[PATCH v2] irqchip/gicv3: Workaround for NVIDIA erratum T241-FABRIC-4
Marc Zyngier
maz at kernel.org
Wed Mar 15 01:34:52 PDT 2023
On Tue, 14 Mar 2023 13:51:28 +0000,
Shanker Donthineni <sdonthineni at nvidia.com> wrote:
>
> The T241 platform suffers from the T241-FABRIC-4 erratum which causes
> unexpected behavior in the GIC when multiple transactions are received
> simultaneously from different sources. This hardware issue impacts
> NVIDIA server platforms that use more than two T241 chips
> interconnected. Each chip has support for 320 {E}SPIs.
>
> This issue occurs when multiple packets from different GICs are
> incorrectly interleaved at the target chip. The erratum text below
> specifies exactly what can cause multiple transfer packets susceptible
> to interleaving and GIC state corruption. GIC state corruption can
> lead to a range of problems, including kernel panics, and unexpected
> behavior.
>
> From the erratum text:
> "In some cases, inter-socket AXI4 Stream packets with multiple
> transfers, may be interleaved by the fabric when presented to ARM
> Generic Interrupt Controller. GIC expects all transfers of a packet
> to be delivered without any interleaving.
>
> The following GICv3 commands may result in multiple transfer packets
> over inter-socket AXI4 Stream interface:
> - Register reads from GICD_I* and GICD_N*
> - Register writes to 64-bit GICD registers other than GICD_IROUTERn*
> - ITS command MOVALL
>
> Multiple commands in GICv4+ utilize multiple transfer packets,
> including VMOVP, VMOVI and VMAPP.
>
> This issue impacts system configurations with more than 2 sockets,
> that require multi-transfer packets to be sent over inter-socket
> AXI4 Stream interface between GIC instances on different sockets.

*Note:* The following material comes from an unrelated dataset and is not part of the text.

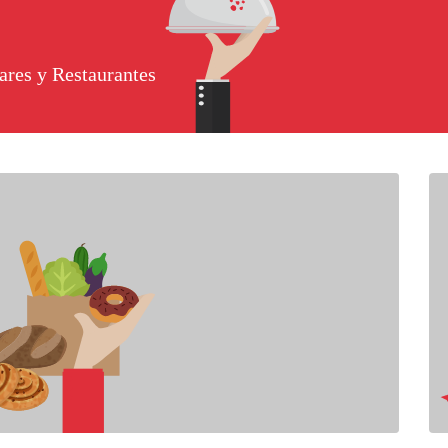
ares y Restaurantes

> GICv4 cannot be supported. GICv3 SW model can only be supported
> with the workaround. Single and Dual socket configurations are not
> impacted by this issue and support GICv3 and GICv4."
>
> Link: https://developer.nvidia.com/docs/t241-fabric-4/nvidia-t241-fabric-4-errata.pdf
>
> Writing to the chip alias region of the GICD_In{E} registers except
> GICD_ICENABLERn has an equivalent effect as writing to the global
> distributor. The SPI interrupt deactivate path is not impacted by
> the erratum.
>
> To fix this problem, implement a workaround that ensures read accesses
> to the GICD_In{E} registers are directed to the chip that owns the
> SPI, and disables GICv4.x features for KVM. To simplify code changes,
> the gic_configure_irq() function uses the same alias region for both
> read and write operations to GICD_ICFGR.
>
> Co-developed-by: Vikram Sethi <vsethi at nvidia.com>
> Signed-off-by: Vikram Sethi <vsethi at nvidia.com>
> Signed-off-by: Shanker Donthineni <sdonthineni at nvidia.com>
> ---
> Changes since v1:
> - Use SMCCC SOC-ID API for detecting the T241 chip
> - Implement Marc's suggestions
> - Edit commit text
>
> Documentation/arm64/silicon-errata.rst | 2 +
> drivers/firmware/smccc/smccc.c | 13 +++
> drivers/irqchip/irq-gic-v3.c | 116 +++++++++++++++++++++++--
> include/linux/arm-smccc.h | 1 +
> 4 files changed, 123 insertions(+), 9 deletions(-)
>
> diff --git a/Documentation/arm64/silicon-errata.rst b/Documentation/arm64/silicon-errata.rst
> index ec5f889d76819..e31f6c0687041 100644
> --- a/Documentation/arm64/silicon-errata.rst
> +++ b/Documentation/arm64/silicon-errata.rst
> @@ -172,6 +172,8 @@ stable kernels.
> +----------------+-----------------+-----------------+-----------------------------+
> | NVIDIA | Carmel Core | N/A | NVIDIA_CARMEL_CNP_ERRATUM |
> +----------------+-----------------+-----------------+-----------------------------+
> +| NVIDIA | T241 GICv3/4.x | T241-FABRIC-4 | N/A |
> ++----------------+-----------------+-----------------+-----------------------------+
> +----------------+-----------------+-----------------+-----------------------------+
> | Freescale/NXP | LS2080A/LS1043A | A-008585 | FSL_ERRATUM_A008585 |
> +----------------+-----------------+-----------------+-----------------------------+
> diff --git a/drivers/firmware/smccc/smccc.c b/drivers/firmware/smccc/smccc.c
> index 60ccf3e90d7de..cb688121270b8 100644
> --- a/drivers/firmware/smccc/smccc.c
> +++ b/drivers/firmware/smccc/smccc.c
> @@ -17,9 +17,12 @@ static enum arm_smccc_conduit smccc_conduit = SMCCC_CONDUIT_NONE;
>
> bool __ro_after_init smccc_trng_available = false;
> u64 __ro_after_init smccc_has_sve_hint = false;
> +s32 __ro_after_init smccc_soc_id_version = SMCCC_RET_NOT_SUPPORTED;
>
> void __init arm_smccc_version_init(u32 version, enum arm_smccc_conduit conduit)
> {
> + struct arm_smccc_res res;
> +
> smccc_version = version;
> smccc_conduit = conduit;
>
> @@ -27,6 +30,16 @@ void __init arm_smccc_version_init(u32 version, enum arm_smccc_conduit conduit)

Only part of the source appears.